BCM is a powerful tool to determine viscoelastic tissue properties and is, for the first time, applied to characterize novel biological graft materials, such as SULEEI-treated bovine pericardium. Therefore, the method has to be validated as a non-invasive alternative to conventional uniaxial tensile tests.
Vibratome sections of SULEEI-treated bovine pericardium (decellularized, riboflavin/UV-cross-linked and low-energy electron irradiated) as well as native and GA-fixed controls (n = 3) were analyzed by BCM. In addition, uniaxial tensile tests were performed on equivalent tissue samples and Young's modulus as well as length of toe region were analyzed from stress-strain diagrams. The structure of the extracellular matrix (ECM), especially collagen and elastin, was investigated by multiphoton microscopy (MPM).
SULEEI-treated pericardium exhibited a significantly higher Brillouin shift and hence higher tissue stiffness in comparison to native and GA-fixed controls (native: 5.6±0.2 GHz; GA: 5.5±0.1 GHz; SULEEI: 6.3±0.1 GHz; n = 3, p < 0.0001). Similarly, a significantly higher Young's modulus was detected in SULEEI-treated pericardia in comparison to native tissue (native: 30.0±10.4 MPa; GA: 31.8±10.7 MPa; SULEEI: 42.1±7.0 MPa; n = 3, p = 0.027). Native pericardia showed wavy and non-directional collagen fibers as well as thin, linear elastin fibers generating a loose matrix. The fibers of GA-fixed and SULEEI-treated pericardium were aligned in one direction, whereat the SULEEI-sample exhibited a much denser matrix.

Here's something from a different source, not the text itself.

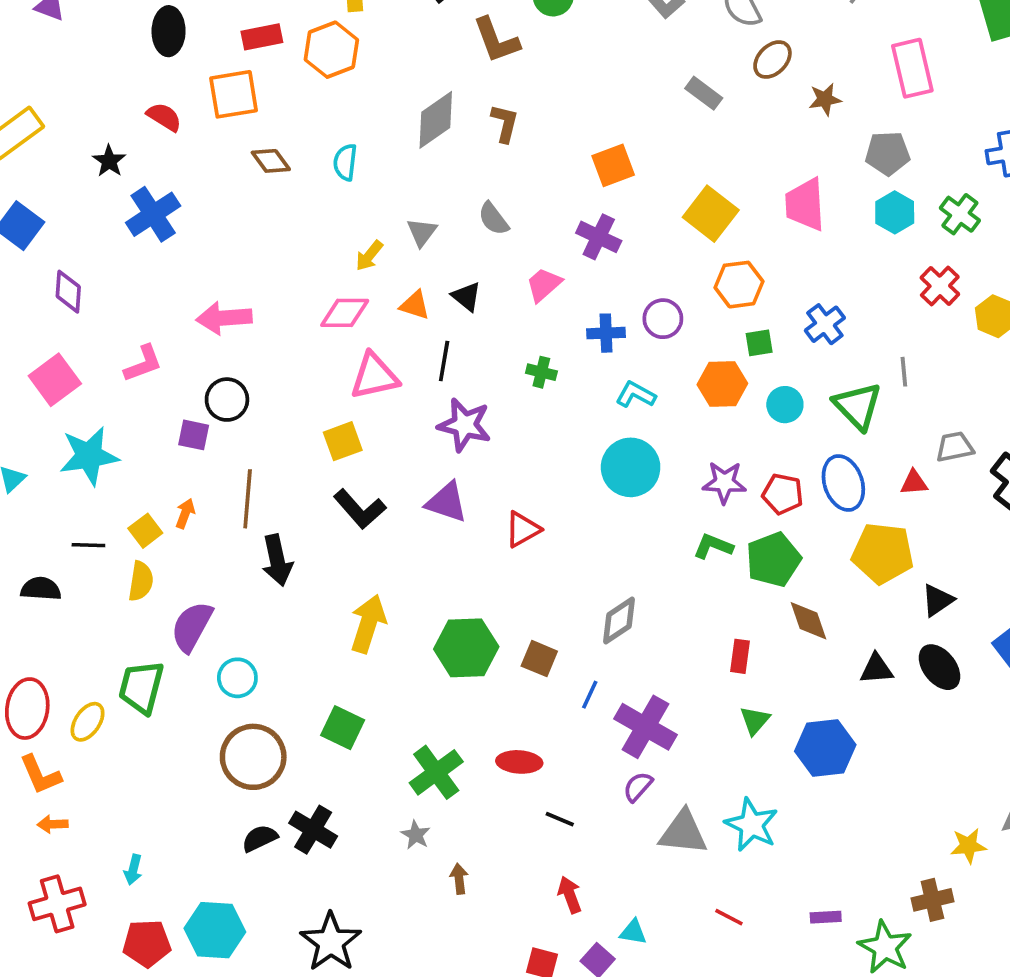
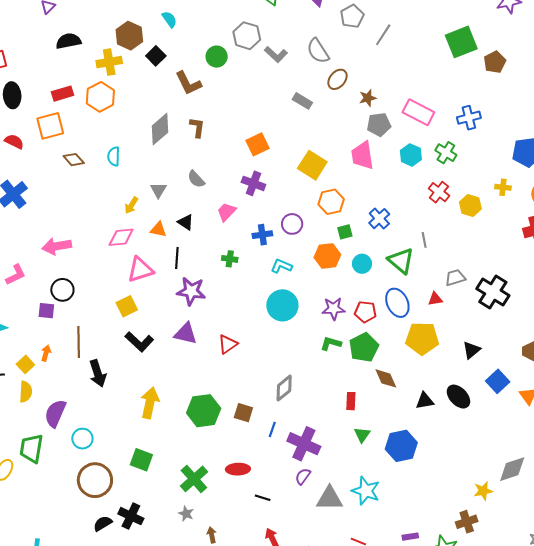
pink rectangle: (912, 68) -> (418, 112), moved, turned -44
gray pentagon: (888, 153) -> (379, 125), moved
black triangle: (938, 600) -> (471, 350), moved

BCM is an innovative and non-invasive method to analyze elastic properties of novel pericardial graft materials with special mechanical requirements, like heart valve bioprostheses.

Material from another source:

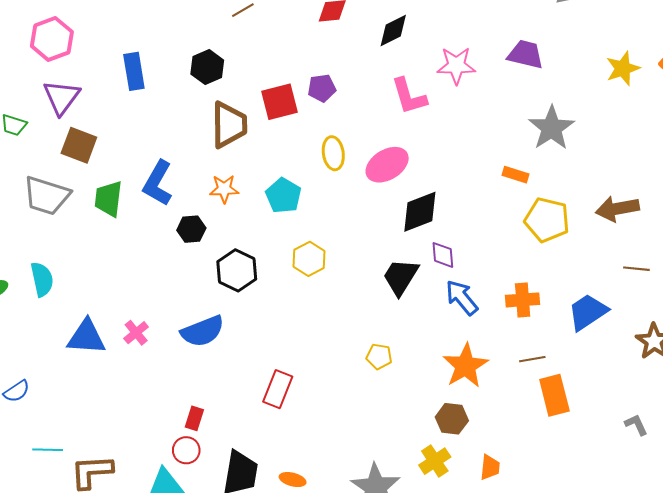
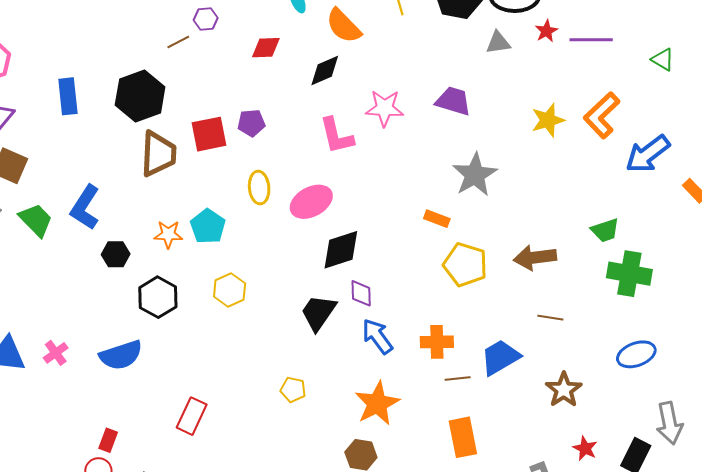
black hexagon: (207, 67) -> (140, 96), size x1.5
orange star: (224, 189) -> (168, 234), moved
green trapezoid: (108, 199) -> (36, 220), turned 126
brown line: (532, 359) -> (458, 379), moved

心脏瓣膜暴露在高度动态的环境中,在瓣膜开启和关闭过程中承受高拉伸和剪切力。因此,分析新型心脏瓣膜生物假体材料的力学性能至关重要,通常采用单轴拉伸试验进行。然而,主要缺点是单向应变,这不能反映体内情况和样品材料的变形。一种替代测量生物力学特性的方法是布里渊共焦显微镜(BCM),这是一种基于光与声波相互作用的新型、非侵入性和三维方法。
BCM 是一种确定粘弹性组织特性的有力工具,并且首次应用于表征新型生物移植物材料,如 SULEEI 处理的牛心包。因此,该方法必须作为传统单轴拉伸试验的非侵入性替代方法进行验证。
采用 BCM 分析 SULEEI 处理的牛心包(脱细胞、核黄素/UV 交联和低能电子辐照)的振动切片以及天然和 GA 固定对照物(n=3)。此外,还在等效组织样本上进行了单轴拉伸试验,并从应力-应变图中分析了杨氏模量和趾区长度。通过多光子显微镜(MPM)研究细胞外基质(ECM)的结构,特别是胶原蛋白和弹性蛋白。
与天然和 GA 固定对照物相比,SULEEI 处理的心包膜表现出明显更高的布里渊位移,因此具有更高的组织刚度(天然:5.6±0.2 GHz;GA:5.5±0.1 GHz;SULEEI:6.3±0.1 GHz;n=3,p<0.0001)。同样,在 SULEEI 处理的心包膜中检测到的杨氏模量也明显高于天然组织(天然:30.0±10.4 MPa;GA:31.8±10.7 MPa;SULEEI:42.1±7.0 MPa;n=3,p=0.027)。天然心包表现出波浪状和非定向的胶原蛋白纤维以及薄而线性的弹性蛋白纤维,形成松散的基质。GA 固定和 SULEEI 处理的心包膜纤维沿一个方向排列,而 SULEEI 样品表现出更密集的基质。
BCM 是一种创新的非侵入性方法,可用于分析具有特殊机械要求的新型心包移植物材料的弹性特性,如心脏瓣膜生物假体。